BEGIN Data supplied
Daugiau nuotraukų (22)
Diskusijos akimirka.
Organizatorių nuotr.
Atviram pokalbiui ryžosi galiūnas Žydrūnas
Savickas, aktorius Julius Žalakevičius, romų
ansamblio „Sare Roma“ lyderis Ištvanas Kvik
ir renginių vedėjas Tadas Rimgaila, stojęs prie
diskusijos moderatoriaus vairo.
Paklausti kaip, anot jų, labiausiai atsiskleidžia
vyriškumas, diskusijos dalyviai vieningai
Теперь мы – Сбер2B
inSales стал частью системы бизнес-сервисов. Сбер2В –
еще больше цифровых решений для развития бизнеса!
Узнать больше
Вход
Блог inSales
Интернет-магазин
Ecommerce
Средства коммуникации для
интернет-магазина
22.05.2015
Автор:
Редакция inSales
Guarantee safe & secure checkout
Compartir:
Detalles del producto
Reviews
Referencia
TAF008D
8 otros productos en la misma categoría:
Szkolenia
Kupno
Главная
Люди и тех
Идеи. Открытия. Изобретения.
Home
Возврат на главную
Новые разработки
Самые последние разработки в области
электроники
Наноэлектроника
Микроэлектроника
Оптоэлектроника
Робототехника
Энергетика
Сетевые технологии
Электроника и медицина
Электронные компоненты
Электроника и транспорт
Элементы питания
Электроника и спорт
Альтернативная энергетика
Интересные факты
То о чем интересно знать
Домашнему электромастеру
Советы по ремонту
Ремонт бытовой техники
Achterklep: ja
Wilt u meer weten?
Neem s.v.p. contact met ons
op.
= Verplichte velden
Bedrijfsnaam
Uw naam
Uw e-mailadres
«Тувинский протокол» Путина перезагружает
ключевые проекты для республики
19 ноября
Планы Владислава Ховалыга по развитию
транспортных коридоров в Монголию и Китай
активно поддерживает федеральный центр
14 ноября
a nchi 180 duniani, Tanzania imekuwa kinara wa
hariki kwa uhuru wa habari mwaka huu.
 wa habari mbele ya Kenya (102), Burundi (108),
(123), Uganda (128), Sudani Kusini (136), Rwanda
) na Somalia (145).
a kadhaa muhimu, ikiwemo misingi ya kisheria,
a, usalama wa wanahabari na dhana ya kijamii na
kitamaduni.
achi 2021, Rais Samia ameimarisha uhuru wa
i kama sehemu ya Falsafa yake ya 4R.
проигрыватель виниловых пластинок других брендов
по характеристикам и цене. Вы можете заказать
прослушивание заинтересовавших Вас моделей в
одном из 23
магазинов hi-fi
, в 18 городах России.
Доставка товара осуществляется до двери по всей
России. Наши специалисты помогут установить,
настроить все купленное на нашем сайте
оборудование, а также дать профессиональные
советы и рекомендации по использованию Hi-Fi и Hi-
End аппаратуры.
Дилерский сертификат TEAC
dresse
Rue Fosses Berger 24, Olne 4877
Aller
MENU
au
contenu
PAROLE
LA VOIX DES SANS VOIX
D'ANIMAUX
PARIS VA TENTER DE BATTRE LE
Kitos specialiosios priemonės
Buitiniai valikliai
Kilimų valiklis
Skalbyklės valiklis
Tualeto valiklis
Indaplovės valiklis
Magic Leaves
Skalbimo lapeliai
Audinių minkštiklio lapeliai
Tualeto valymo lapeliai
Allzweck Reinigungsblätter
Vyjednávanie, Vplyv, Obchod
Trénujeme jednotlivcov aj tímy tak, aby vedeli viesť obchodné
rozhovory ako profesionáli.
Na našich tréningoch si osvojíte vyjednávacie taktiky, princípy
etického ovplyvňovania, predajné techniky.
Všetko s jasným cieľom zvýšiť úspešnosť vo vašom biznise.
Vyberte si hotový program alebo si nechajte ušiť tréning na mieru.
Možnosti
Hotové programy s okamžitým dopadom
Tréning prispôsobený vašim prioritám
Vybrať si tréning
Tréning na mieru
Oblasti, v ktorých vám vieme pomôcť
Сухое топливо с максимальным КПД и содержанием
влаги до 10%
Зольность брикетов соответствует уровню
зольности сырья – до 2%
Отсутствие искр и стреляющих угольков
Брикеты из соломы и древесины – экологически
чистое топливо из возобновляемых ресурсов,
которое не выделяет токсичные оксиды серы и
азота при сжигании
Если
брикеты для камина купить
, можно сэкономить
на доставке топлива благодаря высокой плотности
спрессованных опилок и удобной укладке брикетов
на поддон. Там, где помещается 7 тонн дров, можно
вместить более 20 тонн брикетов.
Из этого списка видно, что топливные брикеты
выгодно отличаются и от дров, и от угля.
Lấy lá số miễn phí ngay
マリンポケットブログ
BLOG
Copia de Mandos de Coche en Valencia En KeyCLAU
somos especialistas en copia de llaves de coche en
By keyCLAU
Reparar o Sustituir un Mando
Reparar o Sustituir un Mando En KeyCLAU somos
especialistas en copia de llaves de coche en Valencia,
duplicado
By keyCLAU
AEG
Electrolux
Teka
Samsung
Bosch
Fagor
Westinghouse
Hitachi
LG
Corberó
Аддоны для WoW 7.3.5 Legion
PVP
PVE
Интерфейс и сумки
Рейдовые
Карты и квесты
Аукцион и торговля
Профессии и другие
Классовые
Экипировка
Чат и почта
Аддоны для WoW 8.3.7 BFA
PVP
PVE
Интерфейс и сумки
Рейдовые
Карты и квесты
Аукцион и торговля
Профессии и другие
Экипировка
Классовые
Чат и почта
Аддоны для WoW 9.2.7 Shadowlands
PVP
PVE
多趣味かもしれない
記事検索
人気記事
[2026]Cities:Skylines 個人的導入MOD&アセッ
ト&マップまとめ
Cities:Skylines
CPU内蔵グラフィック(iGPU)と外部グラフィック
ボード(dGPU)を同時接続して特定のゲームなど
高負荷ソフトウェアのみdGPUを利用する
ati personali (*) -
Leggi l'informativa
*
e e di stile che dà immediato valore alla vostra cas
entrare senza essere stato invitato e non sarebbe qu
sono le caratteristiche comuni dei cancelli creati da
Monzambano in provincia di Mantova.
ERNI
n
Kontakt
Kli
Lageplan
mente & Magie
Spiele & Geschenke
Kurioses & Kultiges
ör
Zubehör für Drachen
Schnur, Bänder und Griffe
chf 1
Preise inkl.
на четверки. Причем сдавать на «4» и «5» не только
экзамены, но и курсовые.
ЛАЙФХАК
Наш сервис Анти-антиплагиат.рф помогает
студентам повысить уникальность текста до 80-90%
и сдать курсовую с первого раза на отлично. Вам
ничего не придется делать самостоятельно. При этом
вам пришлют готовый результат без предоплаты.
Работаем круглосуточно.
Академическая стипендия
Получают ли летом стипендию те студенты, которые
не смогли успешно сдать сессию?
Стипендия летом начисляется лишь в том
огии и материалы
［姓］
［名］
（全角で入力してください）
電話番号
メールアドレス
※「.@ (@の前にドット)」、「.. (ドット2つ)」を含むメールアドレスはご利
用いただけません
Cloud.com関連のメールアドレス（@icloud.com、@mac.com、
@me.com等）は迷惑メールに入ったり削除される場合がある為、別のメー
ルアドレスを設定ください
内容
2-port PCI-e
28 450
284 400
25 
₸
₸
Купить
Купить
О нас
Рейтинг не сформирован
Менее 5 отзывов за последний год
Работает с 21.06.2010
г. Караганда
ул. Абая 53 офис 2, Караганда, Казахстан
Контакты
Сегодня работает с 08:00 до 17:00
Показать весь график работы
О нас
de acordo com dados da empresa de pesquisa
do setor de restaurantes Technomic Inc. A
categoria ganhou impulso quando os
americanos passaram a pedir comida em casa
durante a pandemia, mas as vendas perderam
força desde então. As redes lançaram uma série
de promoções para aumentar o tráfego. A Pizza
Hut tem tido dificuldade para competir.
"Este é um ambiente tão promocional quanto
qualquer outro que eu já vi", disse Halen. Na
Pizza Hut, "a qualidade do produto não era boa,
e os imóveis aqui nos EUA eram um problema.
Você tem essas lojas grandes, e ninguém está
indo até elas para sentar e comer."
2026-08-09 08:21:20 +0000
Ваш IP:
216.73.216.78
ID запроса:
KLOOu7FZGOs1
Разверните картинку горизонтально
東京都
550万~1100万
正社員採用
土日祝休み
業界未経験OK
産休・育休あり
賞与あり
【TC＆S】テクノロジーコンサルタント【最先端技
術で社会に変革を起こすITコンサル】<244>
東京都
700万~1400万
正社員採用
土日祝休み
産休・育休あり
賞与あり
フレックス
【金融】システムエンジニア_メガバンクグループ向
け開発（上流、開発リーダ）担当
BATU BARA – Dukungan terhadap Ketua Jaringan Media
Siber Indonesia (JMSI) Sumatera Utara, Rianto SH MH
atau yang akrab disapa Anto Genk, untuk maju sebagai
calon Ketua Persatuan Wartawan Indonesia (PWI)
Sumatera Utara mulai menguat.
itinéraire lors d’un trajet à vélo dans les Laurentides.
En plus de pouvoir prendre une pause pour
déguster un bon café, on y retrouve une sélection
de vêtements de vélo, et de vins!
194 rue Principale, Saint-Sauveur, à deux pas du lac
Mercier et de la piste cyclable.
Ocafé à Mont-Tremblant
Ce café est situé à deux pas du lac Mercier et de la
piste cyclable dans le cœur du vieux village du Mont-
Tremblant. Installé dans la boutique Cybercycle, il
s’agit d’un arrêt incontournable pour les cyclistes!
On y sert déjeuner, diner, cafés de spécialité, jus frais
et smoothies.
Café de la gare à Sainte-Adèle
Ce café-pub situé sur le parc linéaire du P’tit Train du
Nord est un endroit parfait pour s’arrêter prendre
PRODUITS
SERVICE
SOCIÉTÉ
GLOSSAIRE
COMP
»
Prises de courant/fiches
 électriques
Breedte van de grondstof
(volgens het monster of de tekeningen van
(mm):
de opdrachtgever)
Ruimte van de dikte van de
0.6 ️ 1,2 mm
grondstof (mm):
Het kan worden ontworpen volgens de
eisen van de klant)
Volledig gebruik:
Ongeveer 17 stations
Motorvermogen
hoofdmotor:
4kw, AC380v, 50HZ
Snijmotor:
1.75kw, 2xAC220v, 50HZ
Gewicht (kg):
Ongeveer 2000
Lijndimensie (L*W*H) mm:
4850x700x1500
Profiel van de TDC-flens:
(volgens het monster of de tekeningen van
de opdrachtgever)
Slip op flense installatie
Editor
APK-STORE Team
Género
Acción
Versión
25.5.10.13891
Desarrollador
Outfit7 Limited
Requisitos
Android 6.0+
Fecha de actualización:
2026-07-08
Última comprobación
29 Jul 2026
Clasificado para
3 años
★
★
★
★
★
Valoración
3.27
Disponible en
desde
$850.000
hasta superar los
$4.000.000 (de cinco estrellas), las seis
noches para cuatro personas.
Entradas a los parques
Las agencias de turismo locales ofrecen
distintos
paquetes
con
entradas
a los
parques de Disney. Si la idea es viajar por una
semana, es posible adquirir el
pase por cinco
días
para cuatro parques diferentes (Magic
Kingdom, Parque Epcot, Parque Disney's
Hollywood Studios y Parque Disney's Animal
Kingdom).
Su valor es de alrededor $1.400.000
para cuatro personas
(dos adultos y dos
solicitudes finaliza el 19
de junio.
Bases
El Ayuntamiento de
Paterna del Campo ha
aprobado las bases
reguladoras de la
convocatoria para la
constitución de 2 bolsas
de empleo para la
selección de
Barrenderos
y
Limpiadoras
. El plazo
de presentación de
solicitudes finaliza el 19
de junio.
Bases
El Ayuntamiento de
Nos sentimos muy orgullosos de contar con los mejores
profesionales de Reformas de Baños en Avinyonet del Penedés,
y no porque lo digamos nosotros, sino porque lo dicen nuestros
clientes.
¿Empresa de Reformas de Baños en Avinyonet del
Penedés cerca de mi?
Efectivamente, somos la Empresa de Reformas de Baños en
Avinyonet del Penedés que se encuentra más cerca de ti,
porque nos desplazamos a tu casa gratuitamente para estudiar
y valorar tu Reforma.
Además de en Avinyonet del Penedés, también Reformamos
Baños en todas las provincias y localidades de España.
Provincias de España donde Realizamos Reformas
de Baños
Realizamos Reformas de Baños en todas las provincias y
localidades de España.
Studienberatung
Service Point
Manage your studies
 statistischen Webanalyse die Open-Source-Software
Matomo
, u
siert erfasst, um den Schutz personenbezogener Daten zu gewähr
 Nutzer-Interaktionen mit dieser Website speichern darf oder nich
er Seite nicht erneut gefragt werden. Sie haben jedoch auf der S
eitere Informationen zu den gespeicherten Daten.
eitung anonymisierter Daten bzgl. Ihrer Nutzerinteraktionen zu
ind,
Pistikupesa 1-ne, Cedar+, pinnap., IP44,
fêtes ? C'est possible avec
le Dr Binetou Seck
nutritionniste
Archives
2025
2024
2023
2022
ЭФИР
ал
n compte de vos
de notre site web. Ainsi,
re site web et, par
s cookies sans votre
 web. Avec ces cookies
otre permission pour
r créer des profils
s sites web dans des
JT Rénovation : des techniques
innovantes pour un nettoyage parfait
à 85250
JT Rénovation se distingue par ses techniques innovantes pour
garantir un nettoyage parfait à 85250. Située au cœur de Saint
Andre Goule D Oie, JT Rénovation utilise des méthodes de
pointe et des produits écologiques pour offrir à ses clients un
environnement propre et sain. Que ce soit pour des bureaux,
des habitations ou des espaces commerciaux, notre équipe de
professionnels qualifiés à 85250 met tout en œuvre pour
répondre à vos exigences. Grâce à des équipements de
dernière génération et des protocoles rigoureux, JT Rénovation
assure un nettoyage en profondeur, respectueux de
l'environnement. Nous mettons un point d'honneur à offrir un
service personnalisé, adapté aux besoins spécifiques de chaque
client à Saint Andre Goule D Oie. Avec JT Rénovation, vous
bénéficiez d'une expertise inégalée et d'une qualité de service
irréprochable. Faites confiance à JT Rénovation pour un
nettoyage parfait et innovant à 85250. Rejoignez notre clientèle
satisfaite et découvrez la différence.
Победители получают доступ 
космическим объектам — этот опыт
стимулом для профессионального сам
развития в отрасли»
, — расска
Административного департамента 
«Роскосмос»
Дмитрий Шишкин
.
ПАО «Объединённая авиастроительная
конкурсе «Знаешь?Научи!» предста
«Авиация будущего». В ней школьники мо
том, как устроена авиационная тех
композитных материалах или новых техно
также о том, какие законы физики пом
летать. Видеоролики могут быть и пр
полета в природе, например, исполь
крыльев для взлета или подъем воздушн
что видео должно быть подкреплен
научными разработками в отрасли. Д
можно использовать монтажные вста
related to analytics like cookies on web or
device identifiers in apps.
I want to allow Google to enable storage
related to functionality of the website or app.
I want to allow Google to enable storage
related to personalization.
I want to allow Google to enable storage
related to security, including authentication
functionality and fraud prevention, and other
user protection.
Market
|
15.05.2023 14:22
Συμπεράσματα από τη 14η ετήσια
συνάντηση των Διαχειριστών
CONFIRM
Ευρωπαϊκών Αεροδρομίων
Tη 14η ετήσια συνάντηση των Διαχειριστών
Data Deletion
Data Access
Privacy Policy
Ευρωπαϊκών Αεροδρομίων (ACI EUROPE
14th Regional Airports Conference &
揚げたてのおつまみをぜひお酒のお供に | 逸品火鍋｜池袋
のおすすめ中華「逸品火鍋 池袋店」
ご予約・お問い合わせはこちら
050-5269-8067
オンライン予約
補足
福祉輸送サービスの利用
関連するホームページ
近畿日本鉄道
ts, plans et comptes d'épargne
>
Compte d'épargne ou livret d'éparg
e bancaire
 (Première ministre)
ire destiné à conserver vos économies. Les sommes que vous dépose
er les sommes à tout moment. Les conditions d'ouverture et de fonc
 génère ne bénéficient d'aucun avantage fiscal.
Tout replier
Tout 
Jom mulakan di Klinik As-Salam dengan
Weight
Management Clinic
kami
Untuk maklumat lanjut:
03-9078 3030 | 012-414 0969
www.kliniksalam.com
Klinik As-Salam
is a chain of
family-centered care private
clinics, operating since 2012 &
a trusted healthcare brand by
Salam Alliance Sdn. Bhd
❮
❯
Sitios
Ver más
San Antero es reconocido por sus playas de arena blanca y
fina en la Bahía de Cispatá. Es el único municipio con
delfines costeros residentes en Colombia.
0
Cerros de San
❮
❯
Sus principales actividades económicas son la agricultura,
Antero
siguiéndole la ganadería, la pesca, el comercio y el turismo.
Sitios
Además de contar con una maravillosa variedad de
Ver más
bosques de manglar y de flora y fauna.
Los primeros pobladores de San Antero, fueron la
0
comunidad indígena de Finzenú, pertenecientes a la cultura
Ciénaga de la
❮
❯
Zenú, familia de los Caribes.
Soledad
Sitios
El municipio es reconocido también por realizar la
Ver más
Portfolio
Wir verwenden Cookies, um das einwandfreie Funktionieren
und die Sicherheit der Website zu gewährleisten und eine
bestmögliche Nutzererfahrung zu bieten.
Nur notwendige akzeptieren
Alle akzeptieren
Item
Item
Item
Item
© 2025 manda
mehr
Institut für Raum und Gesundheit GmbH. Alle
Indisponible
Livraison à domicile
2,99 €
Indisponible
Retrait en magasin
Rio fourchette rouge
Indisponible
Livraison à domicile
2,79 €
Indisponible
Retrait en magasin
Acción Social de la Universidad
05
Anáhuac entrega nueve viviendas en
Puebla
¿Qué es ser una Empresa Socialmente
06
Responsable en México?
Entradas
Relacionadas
END Data supplied
Determine how many lines of the data above contain the string "Sustituir", and answer with the number only.

2